"Can you hear me?" Police in several states are urging people to avoid answering this simple question from a phone number they do not know.
Authorities in Virginia say the question is aimed at getting unsuspecting victims to say "yes" -- an answer the frauster then records as a way to authorize charges on a phone, utility or credit card bill.
The scam is a variation of one that began late last year, according to law enforcement.
"You say 'yes,' it gets recorded and they say that you have agreed to something,” Susan Grant, director of consumer protection and privacy for the Consumer Federation of America, told CBS News. “I know that people think it’s impolite to hang up, but it’s a good strategy.”

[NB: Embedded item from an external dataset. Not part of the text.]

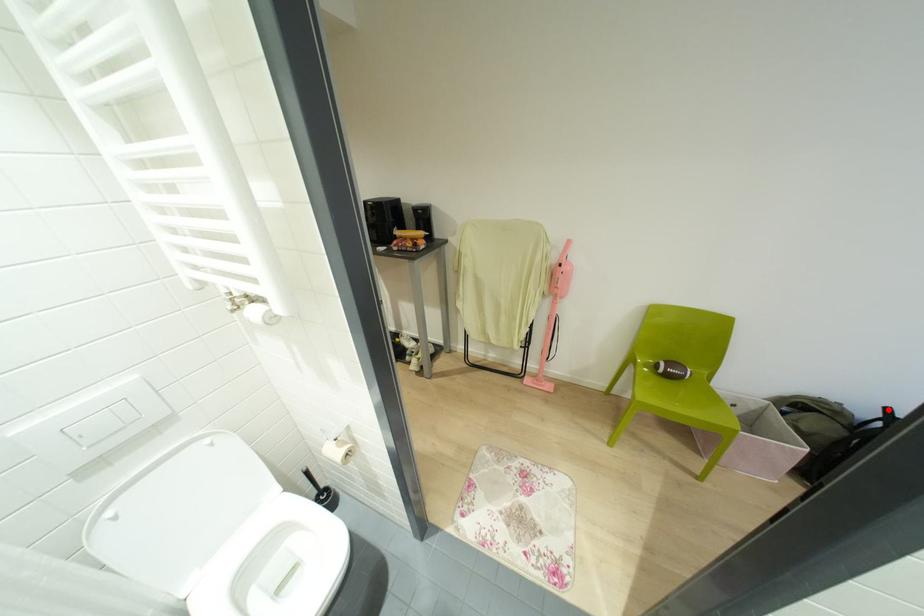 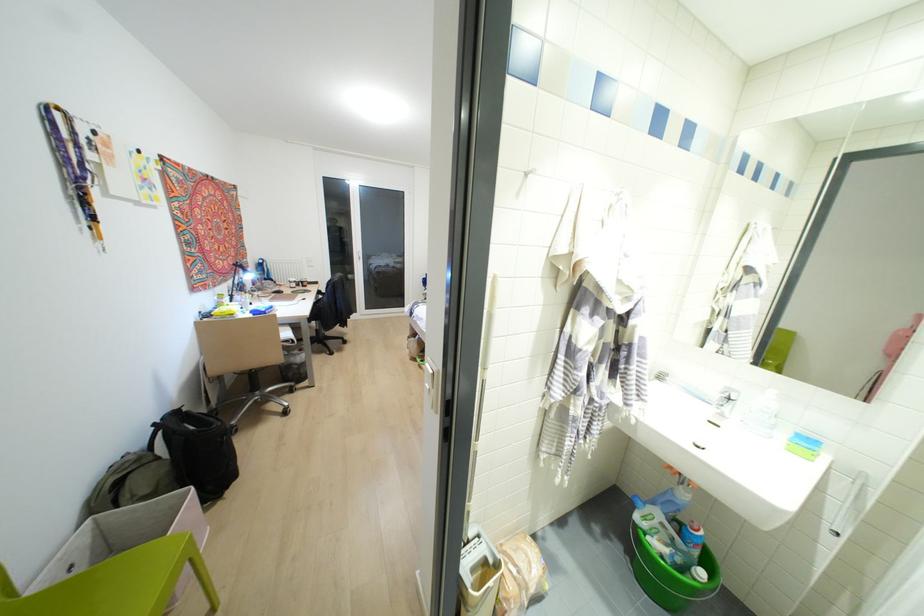 Question: I am providing you with two images of the same scene from different viewpoints. Image1 has a red point marked. In image2, the corresponding 3D location appears at what relative position? Reply with the corresponding letter.

Choices:
 (A) Closer
 (B) Farther

Answer: (A) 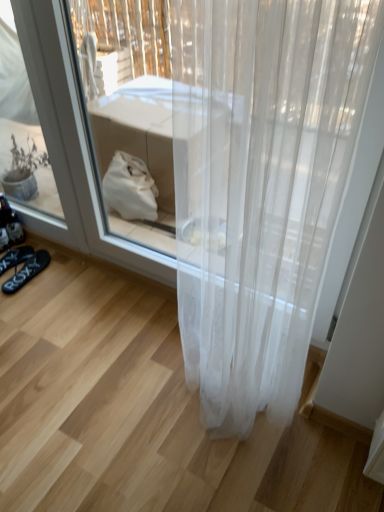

The Pittsburgh Better Business Bureau (BBB) reported in October that it was receiving consumer complaints, citing unsolicited automated calls from "an employee" of a home security agency, cruise line, or social security firm.
In those phone calls, scammers were using phrases like, "Are you the lady of the house?"; "Do you pay the household telephone bills?"; or "Are you the homeowner?"
Similar calls are now being reported in Virginia -- with criminals asking the question, "Can you hear me?"
"Usually it has a familiar area code," Officer Jo Ann Hughes with the Norfolk Police Department told WTKR-TV.
“That kind of warms you up,” Hughes told the station, warning that those on the receiving end should hang up the phone immediately.
In many cases, scammers will play back a person's verbal confirmation and threaten to take legal action if they try to deny the charges.
“A lot of times, victims do not want to come forward because they are embarrassed. They feel like, ‘It was my fault. I should have known better,’ and they are just embarrassed by it all together. So we do not get a whole lot of reports, unfortunately,” Hughes told the station.